Put it this way - if a catholic church is deconsecrated and subsequently used as a nightclub, does that say anything about the sacred status of catholic churches that haven't been deconsecrated?

by Graeme Edgeler on October 13, 2010
Graeme Edgeler

I believe I've understood the argument: An invitation that implies a group of people desginated by their sex are unwelcome does not involve discrimination if it's not enforced.

In short, I would have a problem with an advertisment for a business that said "Pakeha Clients Welcome" even if all clients and potential clients were treated equally.

by Andrew Geddis on October 13, 2010
Andrew Geddis

Of course you would. The Human Rights Act 1993 forbids it. Plus there is no good reason to have such a sign. Perhaps you'd like to deal with the actual issue at hand?
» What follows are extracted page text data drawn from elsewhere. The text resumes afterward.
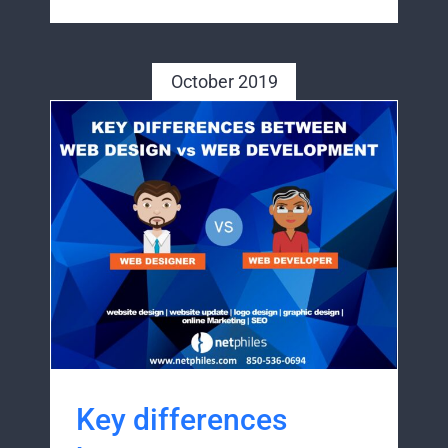
October 2019
Key differences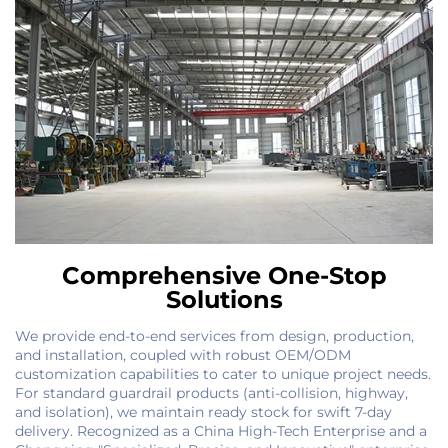
Comprehensive One-Stop
Solutions
We provide end-to-end services from design, production,
and installation, coupled with robust OEM/ODM
customization capabilities to cater to unique project needs.
For standard guardrail products (anti-collision, highway,
and isolation), we maintain ready stock for swift 7-day
delivery. Recognized as a China High-Tech Enterprise and a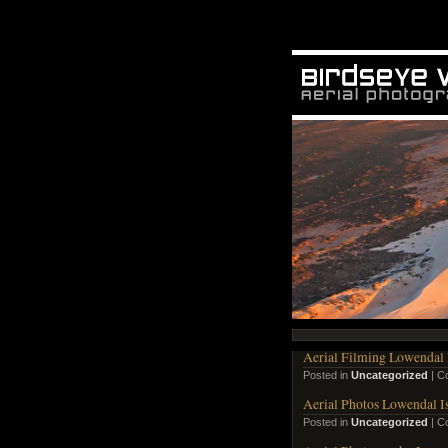
Aerial Filming Lowendal 
Posted in
Uncategorized
|
C
Aerial Photos Lowendal I
Posted in
Uncategorized
|
C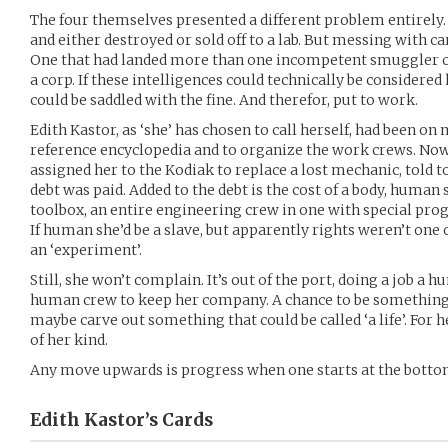
The four themselves presented a different problem entirely.
and either destroyed or sold off to a lab. But messing with ca
One that had landed more than one incompetent smuggler o
a corp. If these intelligences could technically be considere
could be saddled with the fine. And therefor, put to work.
Edith Kastor, as ‘she’ has chosen to call herself, had been on
reference encyclopedia and to organize the work crews. No
assigned her to the Kodiak to replace a lost mechanic, told t
debt was paid. Added to the debt is the cost of a body, human 
toolbox, an entire engineering crew in one with special pro
If human she’d be a slave, but apparently rights weren’t one of
an ‘experiment’.
Still, she won’t complain. It’s out of the port, doing a job a
human crew to keep her company. A chance to be somethin
maybe carve out something that could be called ‘a life’. For h
of her kind.
Any move upwards is progress when one starts at the botto
Edith Kastor’s
Cards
by Graeme Edgeler on October 13, 2010
Graeme Edgeler

Perhaps you'd like to deal with the actual issue at hand?

I believe I have. It is proper for a museum to advise people of cultural and other considerations relating to exhibits/items in their care. And it is good that Te Papa has procedures around this.

It should not however do this in a discriminatory way. On this occasion, it failed. It's invitation included:

"Wahine [women] who are either hapu [pregnant] or mate wahine [menstruating] are welcome to visit at another time that is convenient for them."

If they had said:

"Wahine [women] who are either hapu [pregnant] or mate wahine [menstruating] and who would feel uncomfortable are welcome to visit at another time that is convenient for them."

I would take no issue. But they didn't. And I consider that the invitation that was sent out is qualitatively identical to the advertisement I posit above.

What seems to have been intended was to make women feel welcome on the day in question, and on any other day. But that's not what is said - jast as the wording in my not-real advertisement may only have been intended to make Pakeha feel welcome, with no intended implication that non-Pakeha should feel unwelcome. Both fail. Both are similarly discriminatory.

by Graeme Edgeler on October 13, 2010
Graeme Edgeler

Here's my basic take on what happened:

Te Papa invites some people to view a private exhibit:

Someone is Te Papa thinks "these items are consider tapu by the people who have loaned them to us; some pregnant or menstruating women may be uncomfortable viewing them on that day, because some people from different cultures (with different worldviews, and in this case, some with a Maori worldview), would feel uncomfortable being near items that are tapu while pregnant or menstruating. It would be sad if they were to miss out, so I'll note in the invitation that they're welcome any time."

Said person then drafts invitation in way that implies that women are only welcome when not pregnant or menstruating. No-one realises. Invitations go out. Hilarity ensues.